6.893 Fall 2009 Lab 4: Final project
Handed out: |
Monday, October 26, 2009 |
Proposals due: |
Friday, November 13, 2009 |
Presentations due: |
Wednesday, December 9, 2009 (in class) |
Code and write-up due: |
Friday, December 11, 2009 (11:59pm) |
Introduction
In this lab, you will work on a final project of your own choice. Unlike
in previous labs, you may work in pairs on the final project. You will be
required to turn in both your code and a write-up describing the design and
implementation of your project, and to make a short in-class presentation
about your work.
Below are some ideas for final projects that you might use as inspiration.
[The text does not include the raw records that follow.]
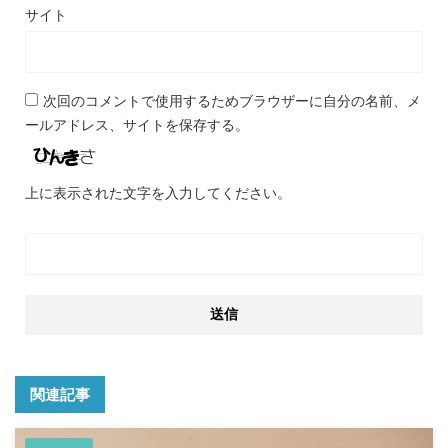
サイト
次回のコメントで使用するためブラウザーに自分の名前、メ
ールアドレス、サイトを保存する。
上に表示された文字を入力してください。
関連記事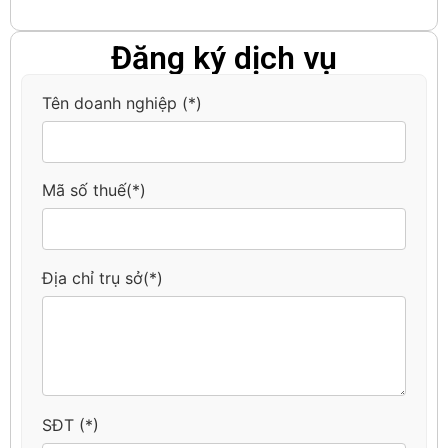
Đăng ký dịch vụ
Tên doanh nghiệp (*)
Mã số thuế(*)
Địa chỉ trụ sở(*)
SĐT (*)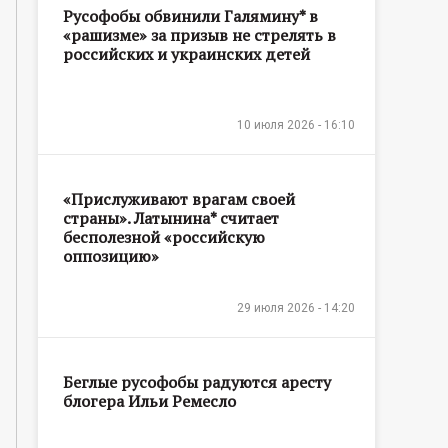
Русофобы обвинили Галямину* в
«рашизме» за призыв не стрелять в
российских и украинских детей
10 июля 2026 - 16:10
«Прислуживают врагам своей
страны». Латынина* считает
бесполезной «российскую
оппозицию»
29 июля 2026 - 14:20
Беглые русофобы радуются аресту
блогера Ильи Ремесло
We encourage you to come up with your own ideas for what you would like to
work on; don't restrict yourself to this list.
- Use KLEE to find interesting bugs in certain classes of software.
- Find an interesting use for trusted hardware, and figure
out how to expose trusted hardware safely to applications.
- Build an XFI-like system for Linux kernel modules or packet filter
code.
- Write a tool to help privilege-separating PHP applications.
- Implement more flexible protection mechanisms for Linux (so that any
user can create additional protection domains -- sub-users -- to run
code with less privileges, without having to be root).
- Implement taint tracking / information flow control / Resin for Java,
perhaps using bytecode rewriting.
- Based on Google's caja
library, sandbox existing Javascript mashups/applets (what to do
about existing uses of globals in the Javascript environment?)
- Write a browser plugin to prevent cross-site scripting attacks when
both the server and the client are following some rules (e.g.
explicitly annotating privileged JS code). Bonus points for
allowing untrusted JS code using something like caja!
- Starting with Google's
Native Client
(or by extending Javascript), add support for browser-based apps to
do more stuff on the client side, safely. File system access,
network access (peer-to-peer client in your browser), etc.
- Implement an encrypted file system with plausible deniability (i.e.
where there can be multiple encrypted file system images within a
single FS, and without the right password, you don't know if unused
blocks are free or part of another encrypted FS you don't have the
password for.) See paper on
deniable file systems and
TrueCrypt.
- Allow admins to undo operations from the past that an attacker
performed. For instance someone broke into your blog or forum,
added a user, changed permissions, and posted garbage messages.
You may want to undo all these changes without manually inspecting
every page. Could be done with some help from an x86 virtual
machine, or done at the language level (ala Resin).
- Explore the extent to which covert channels / side channels matter,
e.g. in EC2 or other shared VMs, vs. shared OS, vs. other environments.
See this paper for
some background information.
There are three concrete steps to the final project, as follows:
Decide on the project you would like to work on, and whether you would
like to work by yourself or in a pair. Discuss your proposed idea with
course staff before the proposal deadline, to flesh out the exact problem
you will be addressing, how you will go about doing it, and what tools
you might need in the process.
Prepare a short in-class presentation about the work that you have done
for your final project. We will provide a projector that you can use
to demonstrate your project.
Write a document describing the design and implementation of your project,
and turn it in along with your project's code by the final deadline.